● **Your goal**
From the entries below, copy exactly the lines from the one that contains "Thank you for your feedback" through the one that contains "Buster: Adventures Puzzle", both included, and only those.

● **Input for this task**
== Segment start ==
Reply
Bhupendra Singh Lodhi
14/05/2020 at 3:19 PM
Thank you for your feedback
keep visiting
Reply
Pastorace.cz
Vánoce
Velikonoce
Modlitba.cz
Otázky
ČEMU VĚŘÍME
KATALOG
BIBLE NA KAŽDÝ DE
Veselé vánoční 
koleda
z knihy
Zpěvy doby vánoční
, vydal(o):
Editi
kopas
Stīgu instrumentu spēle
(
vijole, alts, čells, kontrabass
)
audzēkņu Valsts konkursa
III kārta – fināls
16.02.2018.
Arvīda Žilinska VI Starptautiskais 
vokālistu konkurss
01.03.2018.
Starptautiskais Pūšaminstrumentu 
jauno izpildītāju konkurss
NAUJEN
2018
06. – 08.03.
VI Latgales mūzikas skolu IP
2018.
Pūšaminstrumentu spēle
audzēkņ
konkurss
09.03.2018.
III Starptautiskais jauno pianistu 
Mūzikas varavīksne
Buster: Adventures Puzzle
== Segment end ==
== Segment start ==
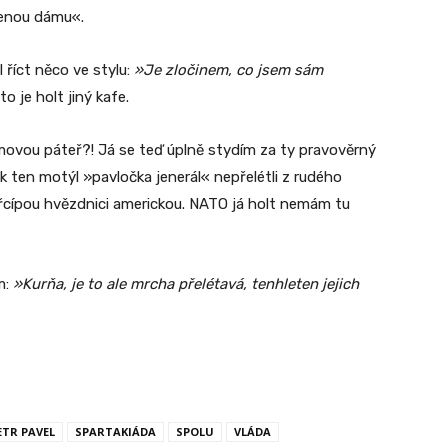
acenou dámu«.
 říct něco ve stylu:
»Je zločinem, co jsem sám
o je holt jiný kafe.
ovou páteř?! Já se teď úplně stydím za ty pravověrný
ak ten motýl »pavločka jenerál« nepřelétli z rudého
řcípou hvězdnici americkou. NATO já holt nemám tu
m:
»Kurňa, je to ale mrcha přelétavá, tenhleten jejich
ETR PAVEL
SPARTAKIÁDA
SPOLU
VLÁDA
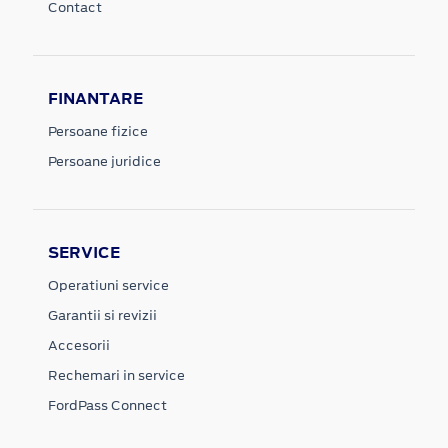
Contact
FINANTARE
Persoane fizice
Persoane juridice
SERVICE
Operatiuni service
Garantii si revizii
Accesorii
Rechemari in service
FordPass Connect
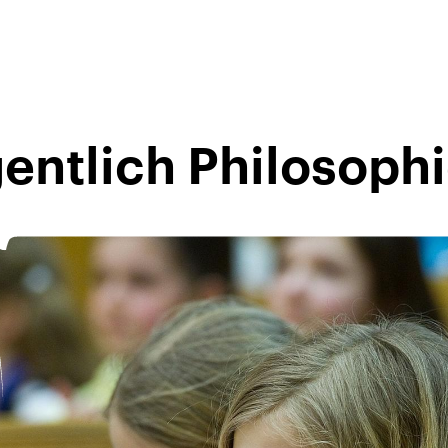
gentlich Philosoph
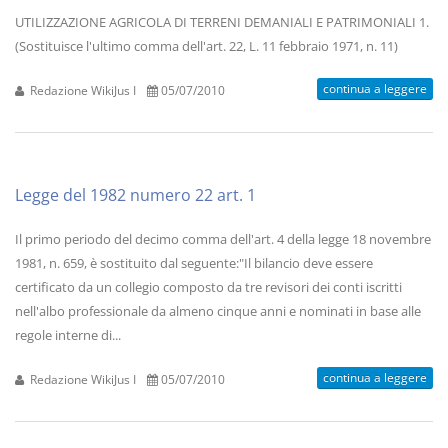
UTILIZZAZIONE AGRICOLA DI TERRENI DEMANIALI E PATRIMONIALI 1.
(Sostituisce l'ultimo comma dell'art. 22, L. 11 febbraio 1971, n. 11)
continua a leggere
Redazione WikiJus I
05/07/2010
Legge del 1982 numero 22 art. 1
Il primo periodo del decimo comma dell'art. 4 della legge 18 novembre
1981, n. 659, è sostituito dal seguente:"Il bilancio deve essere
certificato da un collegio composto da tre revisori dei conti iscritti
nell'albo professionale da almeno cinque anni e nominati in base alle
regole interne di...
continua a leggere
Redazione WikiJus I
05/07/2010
== Segment end ==
== Segment start ==
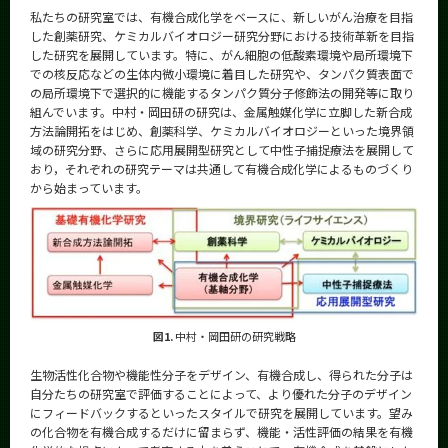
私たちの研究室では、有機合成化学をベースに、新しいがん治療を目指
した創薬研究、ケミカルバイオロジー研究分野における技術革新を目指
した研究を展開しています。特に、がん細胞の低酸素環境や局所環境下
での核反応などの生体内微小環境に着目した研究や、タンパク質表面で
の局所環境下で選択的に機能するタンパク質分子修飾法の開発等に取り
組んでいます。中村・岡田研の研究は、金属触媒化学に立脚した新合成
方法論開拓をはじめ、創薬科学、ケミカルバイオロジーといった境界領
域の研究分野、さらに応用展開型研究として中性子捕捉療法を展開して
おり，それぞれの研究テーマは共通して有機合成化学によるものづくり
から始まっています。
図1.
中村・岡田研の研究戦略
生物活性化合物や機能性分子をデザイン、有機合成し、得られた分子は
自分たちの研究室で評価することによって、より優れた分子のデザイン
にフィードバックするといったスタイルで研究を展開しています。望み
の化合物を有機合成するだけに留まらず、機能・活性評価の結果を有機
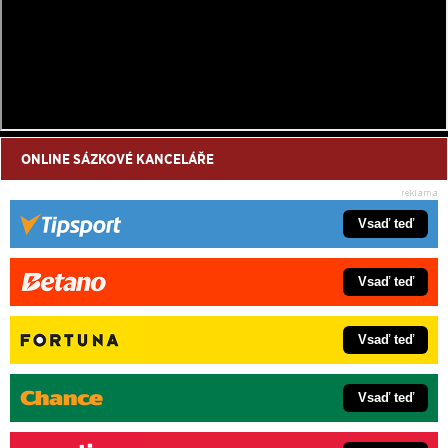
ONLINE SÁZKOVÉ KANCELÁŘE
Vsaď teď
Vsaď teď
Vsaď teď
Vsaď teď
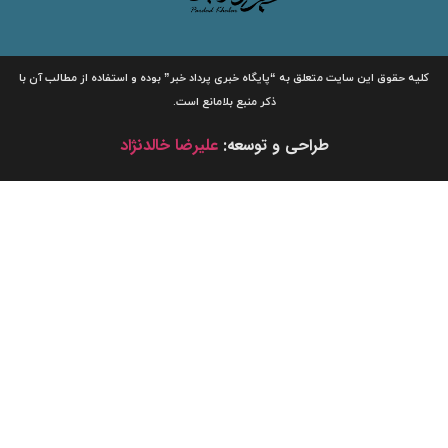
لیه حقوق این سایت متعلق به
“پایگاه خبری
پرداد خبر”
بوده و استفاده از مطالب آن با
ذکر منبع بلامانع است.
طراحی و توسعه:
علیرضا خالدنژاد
== Segment end ==
● **Answer**
Thank you for your feedback
keep visiting
Reply
Pastorace.cz
Vánoce
Velikonoce
Modlitba.cz
Otázky
ČEMU VĚŘÍME
KATALOG
BIBLE NA KAŽDÝ DE
Veselé vánoční 
koleda
z knihy
Zpěvy doby vánoční
, vydal(o):
Editi
kopas
Stīgu instrumentu spēle
(
vijole, alts, čells, kontrabass
)
audzēkņu Valsts konkursa
III kārta – fināls
16.02.2018.
Arvīda Žilinska VI Starptautiskais 
vokālistu konkurss
01.03.2018.
Starptautiskais Pūšaminstrumentu 
jauno izpildītāju konkurss
NAUJEN
2018
06. – 08.03.
VI Latgales mūzikas skolu IP
2018.
Pūšaminstrumentu spēle
audzēkņ
konkurss
09.03.2018.
III Starptautiskais jauno pianistu 
Mūzikas varavīksne
Buster: Adventures Puzzle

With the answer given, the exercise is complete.